Patients Mao Fook Ching (left) and Mohamed Hiswady exchange greetings at the NKF dialysis centre at Block 105 Bedok North Avenue 4 on May 14. ST PHOTO: CHONG JUN LIANG

SINGAPORE - A new dialysis centre in Bedok has been set up to cope with the high demand for dialysis treatment in the eastern part of Singapore.

Located at Block 105, Bedok North Avenue 4, the new facility is the National Kidney Foundation’s (NKF) sixth centre to be built in the east.

Supported by Man Fatt Lam Buddhist Temple, the centre was officially opened on Sunday by East Coast GRC MP Cheryl Chan.

Speaking at the opening ceremony, Ms Chan said that as many patients struggle with transportation issues, it was important to bring the centre closer to their home so they can consistently keep up with their treatments.

“Bringing this dialysis centre closer to their homes means a lot to the individuals and also to the caregivers,” added Ms Chan.

The centre has a covered linkway and drop-off porch between Blocks 102 and 105 to minimise the risk of falls and slips on rainy days.

NKF chairman Arthur Lang said there is a high demand for dialysis across Singapore, especially in the east.

“The last NKF dialysis centre built here was almost 11 years ago in 2012. I’m heartened that the timely set-up of this centre helped to fill the gap and relieve some demand,” he added.

NKF operates 41 dialysis centres across Singapore. The opening of the Bedok centre comes amid concerns over a potential “kidney tsunami”, with the number of kidney failure cases here rising at an alarming pace.

About six people are diagnosed every day, a three-fold increase from two decades ago.

More than 300,000 people suffer from chronic kidney disease.
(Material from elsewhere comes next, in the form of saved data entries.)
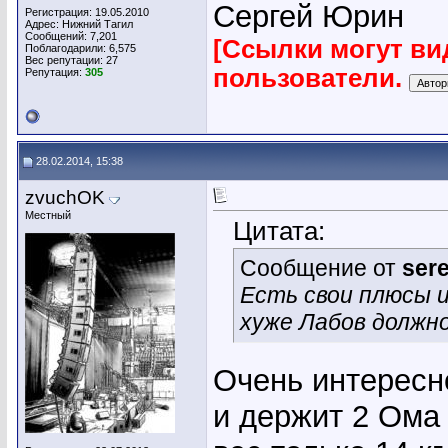
Сергей Юрин
Регистрация: 19.05.2010
Адрес: Нижний Тагил
Сообщений: 7,201
[Ссылки могут ви
Поблагодарили: 6,575
Вес репутации:
27
пользователи.
Репутация:
305
28.02.2014, 15:38
zvuchOK
Местный
Цитата:
Сообщение от
ser
Есть свои плюсы и
хуже Лабов должно 
Очень интересн
и держит 2 Ома 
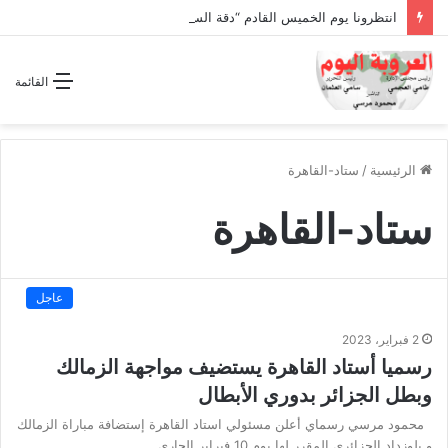
انتظرونا يوم الخميس القادم “دقة الساعة” وحلقة بعنوان *اتفاقية مكة للدفاع المشترك”
القائمة
الرئيسية
/
ستاد-القاهرة
ستاد-القاهرة
عاجل
2 فبراير، 2023
رسميا أستاد القاهرة يستضيف مواجهة الزمالك
وبطل الجزائر بدوري الأبطال
محمود مرسي رسماي أعلن مسئولي استاد القاهرة إستضافة مباراة الزمالك
و بلوزداد الجزائري المقرر لها يوم 10 فبراير الجارى…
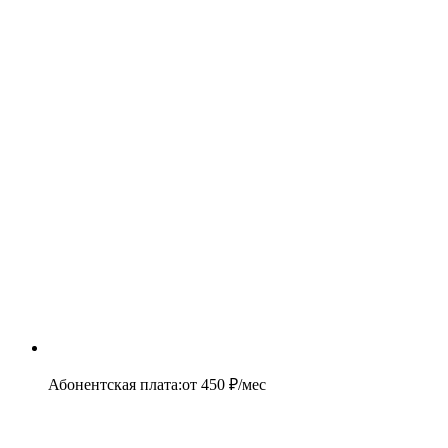
Абонентская плата
:
от
450
₽/мес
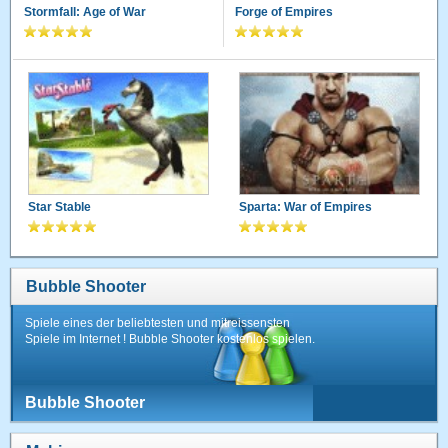
Stormfall: Age of War
Forge of Empires
Star Stable
Sparta: War of Empires
Bubble Shooter
Spiele eines der beliebtesten und mitreissensten
Spiele im Internet ! Bubble Shooter kostenlos spielen.
Bubble Shooter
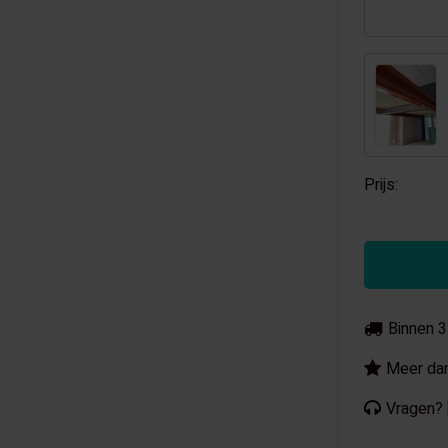
Prijs:
Binnen 3
Meer dan
Vragen?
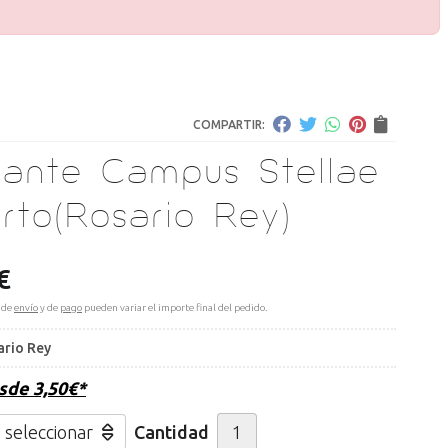
COMPARTIR:
gante Campus Stellae
rto
(Rosario Rey)
€
 de
envío
y de
pago
pueden variar el importe final del pedido.
ario Rey
esde
3,50
€
*
Cantidad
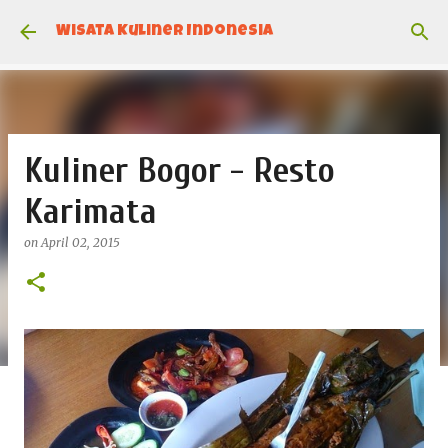
Skip to main content
Wisata Kuliner Indonesia
Kuliner Bogor - Resto
Karimata
on
April 02, 2015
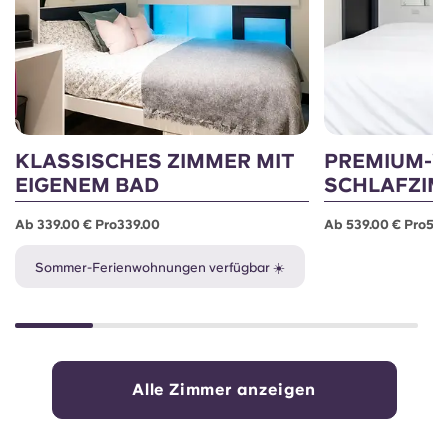
KLASSISCHES ZIMMER MIT
PREMIUM-W
EIGENEM BAD
SCHLAFZI
Ab 339.00 € Pro339.00
Ab 539.00 € Pro53
Sommer-Ferienwohnungen verfügbar ☀️
Alle Zimmer anzeigen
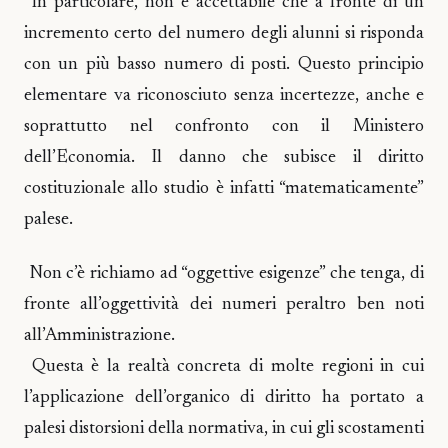
In particolare, non è accettabile che a fronte di un
incremento certo del numero degli alunni si risponda
con un più basso numero di posti. Questo principio
elementare va riconosciuto senza incertezze, anche e
soprattutto nel confronto con il Ministero
dell’Economia. Il danno che subisce il diritto
costituzionale allo studio è infatti “matematicamente”
palese.
Non c’è richiamo ad “oggettive esigenze” che tenga, di
fronte all’oggettività dei numeri peraltro ben noti
all’Amministrazione.
Questa è la realtà concreta di molte regioni in cui
l’applicazione dell’organico di diritto ha portato a
palesi distorsioni della normativa, in cui gli scostamenti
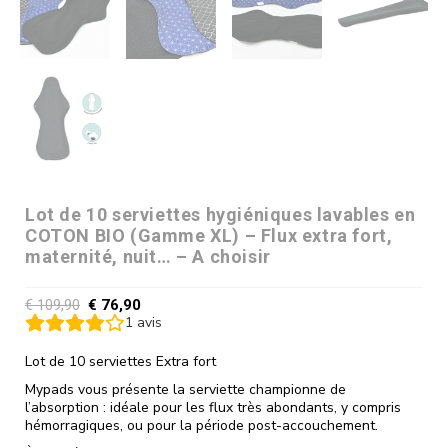
Lot de 10 serviettes hygiéniques lavables en
COTON BIO (Gamme XL) – Flux extra fort,
maternité, nuit… – A choisir
€
109,90
€
76,90
1
avis
Lot de 10 serviettes Extra fort
Mypads vous présente la serviette championne de
l’absorption : idéale pour les flux très abondants, y compris
hémorragiques, ou pour la période post-accouchement.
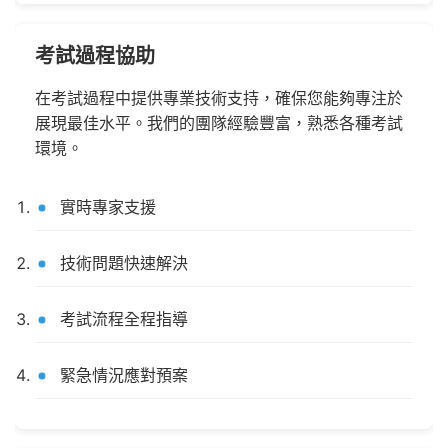
考試過程協助
在考試過程中提供專業技術支持，確保您能夠專注於
展現最佳水平。我們的團隊經驗豐富，熟悉各種考試
環境。
實時專家支援
技術問題快速解決
考試流程全程指導
緊急情況應對預案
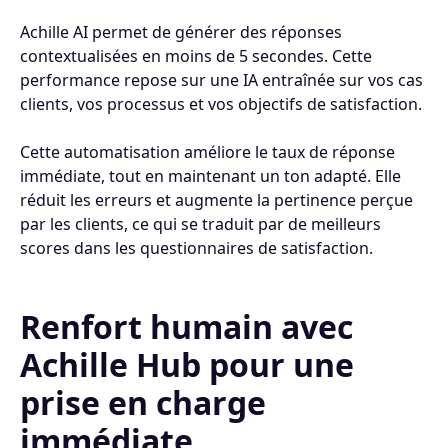
Achille AI permet de générer des réponses
contextualisées en moins de 5 secondes. Cette
performance repose sur une IA entraînée sur vos cas
clients, vos processus et vos objectifs de satisfaction.
Cette automatisation améliore le taux de réponse
immédiate, tout en maintenant un ton adapté. Elle
réduit les erreurs et augmente la pertinence perçue
par les clients, ce qui se traduit par de meilleurs
scores dans les questionnaires de satisfaction.
Renfort humain avec
Achille Hub pour une
prise en charge
immédiate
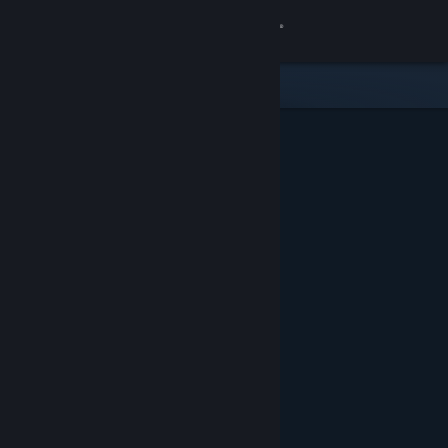
Sign in
Gedung
Komuniti
Tentang
Sokongan
Ubah bahasa
Dapatkan Steam Mobile App
Lihat laman web desktop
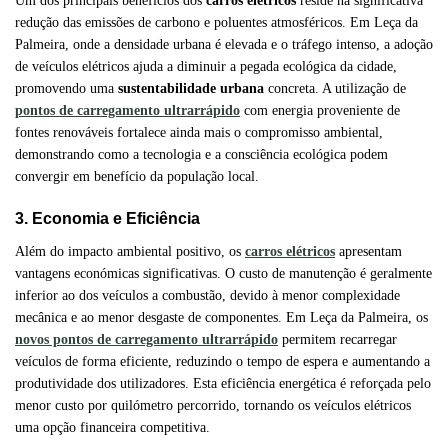
Um dos principais benefícios dos
carros elétricos
reside na significativa
redução das emissões de carbono e poluentes atmosféricos. Em Leça da
Palmeira, onde a densidade urbana é elevada e o tráfego intenso, a adoção
de veículos elétricos ajuda a diminuir a pegada ecológica da cidade,
promovendo uma
sustentabilidade urbana
concreta. A utilização de
pontos de carregamento ultrarrápido
com energia proveniente de
fontes renováveis fortalece ainda mais o compromisso ambiental,
demonstrando como a tecnologia e a consciência ecológica podem
convergir em benefício da população local.
3. Economia e Eficiência
Além do impacto ambiental positivo, os
carros elétricos
apresentam
vantagens económicas significativas. O custo de manutenção é geralmente
inferior ao dos veículos a combustão, devido à menor complexidade
mecânica e ao menor desgaste de componentes. Em Leça da Palmeira, os
novos pontos de carregamento ultrarrápido
permitem recarregar
veículos de forma eficiente, reduzindo o tempo de espera e aumentando a
produtividade dos utilizadores. Esta eficiência energética é reforçada pelo
menor custo por quilómetro percorrido, tornando os veículos elétricos
uma opção financeira competitiva.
But the number could be higher on account of undiagnosed cases, NKF had previously said.

The Bedok centre, which has been operating since the end of 2021, is equipped with 16 dialysis stations to serve up to 96 patients.

NKF said it is currently operating at near full capacity, with 95 patients already on board.
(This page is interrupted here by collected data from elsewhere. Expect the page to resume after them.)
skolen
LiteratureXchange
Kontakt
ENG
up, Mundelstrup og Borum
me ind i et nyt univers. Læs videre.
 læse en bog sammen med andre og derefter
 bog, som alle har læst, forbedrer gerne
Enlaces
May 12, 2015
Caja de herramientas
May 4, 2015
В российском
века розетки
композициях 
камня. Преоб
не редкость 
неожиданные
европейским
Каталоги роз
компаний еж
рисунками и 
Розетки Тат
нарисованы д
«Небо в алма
Madam Mao Fook Ching said she takes about 20 minutes to get to the centre by riding her personal mobility device (PMD).

The 57-year-old, who requires dialysis three times a week and receives free treatment, said the new centre has helped relieve her financial burden. The widow, who is currently unemployed, had to previously pay $1,700 a month for private dialysis treatment.

Madam Mao said in Mandarin that her daughter, an ITE student, is working part-time at a Japanese restaurant to help her cope.
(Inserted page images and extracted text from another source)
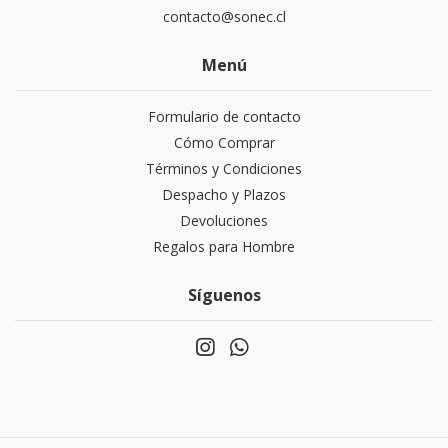
contacto@sonec.cl
Menú
Formulario de contacto
Cómo Comprar
Términos y Condiciones
Despacho y Plazos
Devoluciones
Regalos para Hombre
Síguenos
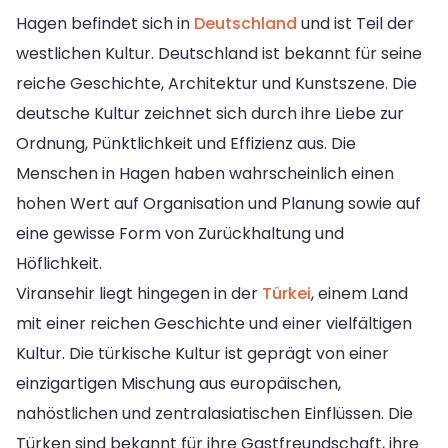
Hagen befindet sich in
Deutschland
und ist Teil der
westlichen Kultur. Deutschland ist bekannt für seine
reiche Geschichte, Architektur und Kunstszene. Die
deutsche Kultur zeichnet sich durch ihre Liebe zur
Ordnung, Pünktlichkeit und Effizienz aus. Die
Menschen in Hagen haben wahrscheinlich einen
hohen Wert auf Organisation und Planung sowie auf
eine gewisse Form von Zurückhaltung und
Höflichkeit.
Viransehir liegt hingegen in der
Türkei
, einem Land
mit einer reichen Geschichte und einer vielfältigen
Kultur. Die türkische Kultur ist geprägt von einer
einzigartigen Mischung aus europäischen,
nahöstlichen und zentralasiatischen Einflüssen. Die
Türken sind bekannt für ihre Gastfreundschaft, ihre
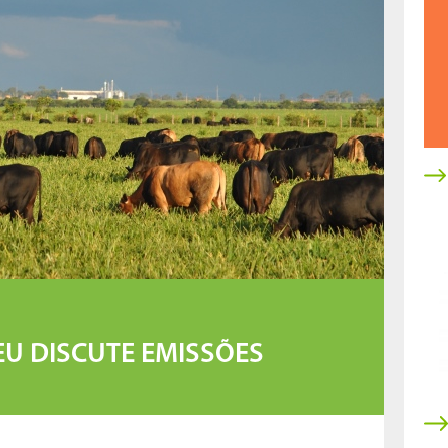
U DISCUTE EMISSÕES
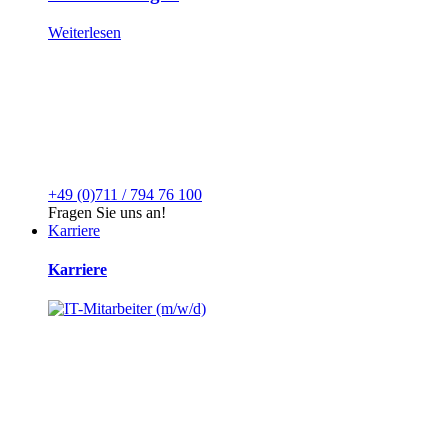
Weiterlesen
+49 (0)711 / 794 76 100
Fragen Sie uns an!
Karriere
Karriere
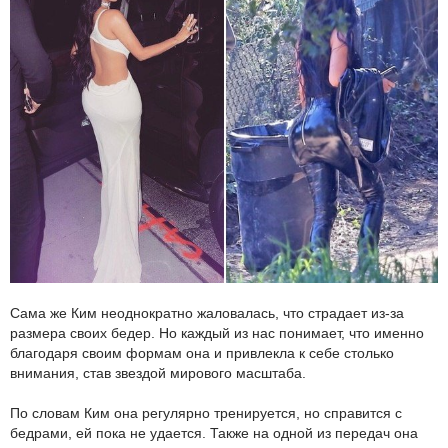
Сама же Ким неоднократно жаловалась, что страдает из-за
размера своих бедер. Но каждый из нас понимает, что именно
благодаря своим формам она и привлекла к себе столько
внимания, став звездой мирового масштаба.
По словам Ким она регулярно тренируется, но справится с
бедрами, ей пока не удается. Также на одной из передач она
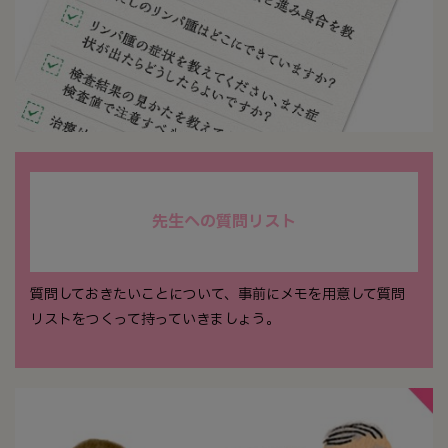
先生への質問リスト
質問しておきたいことについて、事前にメモを用意して質問
リストをつくって持っていきましょう。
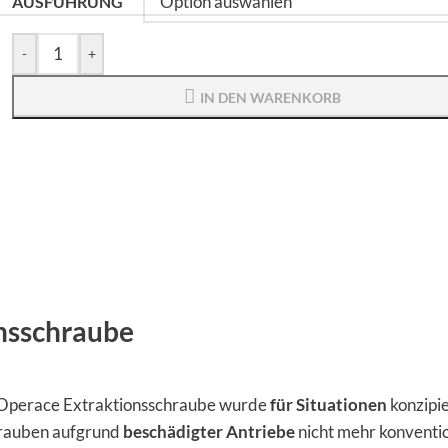
AUSFÜHRUNG
-
+
IN DEN WARENKORB
nsschraube
Operace Extraktionsschraube wurde
für Situationen
konzipie
rauben aufgrund
beschädigter Antriebe
nicht mehr konventio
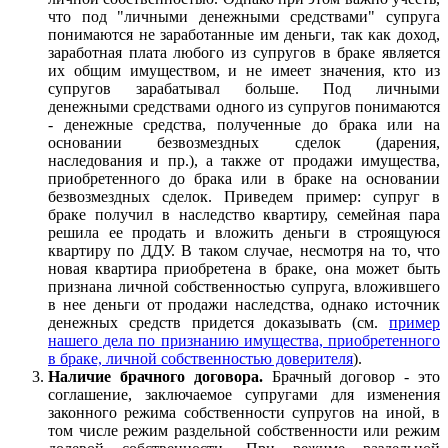
что под "личными денежными средствами" супруга
понимаются не заработанные им деньги, так как доход,
заработная плата любого из супругов в браке является
их общим имуществом, и не имеет значения, кто из
супругов зарабатывал больше. Под личными
денежными средствами одного из супругов понимаются
- денежные средства, полученные до брака или на
основании безвозмездных сделок (дарения,
наследования и пр.), а также от продажи имущества,
приобретенного до брака или в браке на основании
безвозмездных сделок. Приведем пример: супруг в
браке получил в наследство квартиру, семейная пара
решила ее продать и вложить деньги в строящуюся
квартиру по ДДУ. В таком случае, несмотря на то, что
новая квартира приобретена в браке, она может быть
признана личной собственностью супруга, вложившего
в нее деньги от продажи наследства, однако источник
денежных средств придется доказывать (см.
пример
нашего дела по признанию имущества, приобретенного
в браке, личной собственностью доверителя
).
Наличие брачного договора.
Брачный договор - это
соглашение, заключаемое супругами для изменения
законного режима собственности супругов на иной, в
том числе режим раздельной собственности или режим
Mr Mohamed Hiswady Mohamed Salleh said the centre in Bedok has given him a better quality of life as he is now able to receive adequate treatment for his condition.

“I used to receive treatment at a private dialysis centre and there were limited slots. I could get treatments only on Mondays and Fridays.

“In between those days, I would feel very bloated and breathless, and I couldn’t sleep well at night.

“But now, I can get treatment on Tuesdays, Thursdays and Saturdays. With treatment three times a week, I don’t suffer from those issues any more,” said Mr Hiswady, who is unemployed and also receives free treatment.

On Sunday, the 43-year-old was commended for helping to alert the Singapore Civil Defence Force of a fire that broke out outside the dialysis centre on Nov 15, 2022.

“I had arrived early for my treatment and I saw a PMD that was parked outside the centre had burst into flames. I immediately called 995,” he recalled.

“I was thinking of all the patients receiving treatment inside the centre. Luckily, the nurses managed to evacuate all of them quickly.”

An NKF spokesman said 12 patients were evacuated from the centre that day and the fire was put out in eight minutes.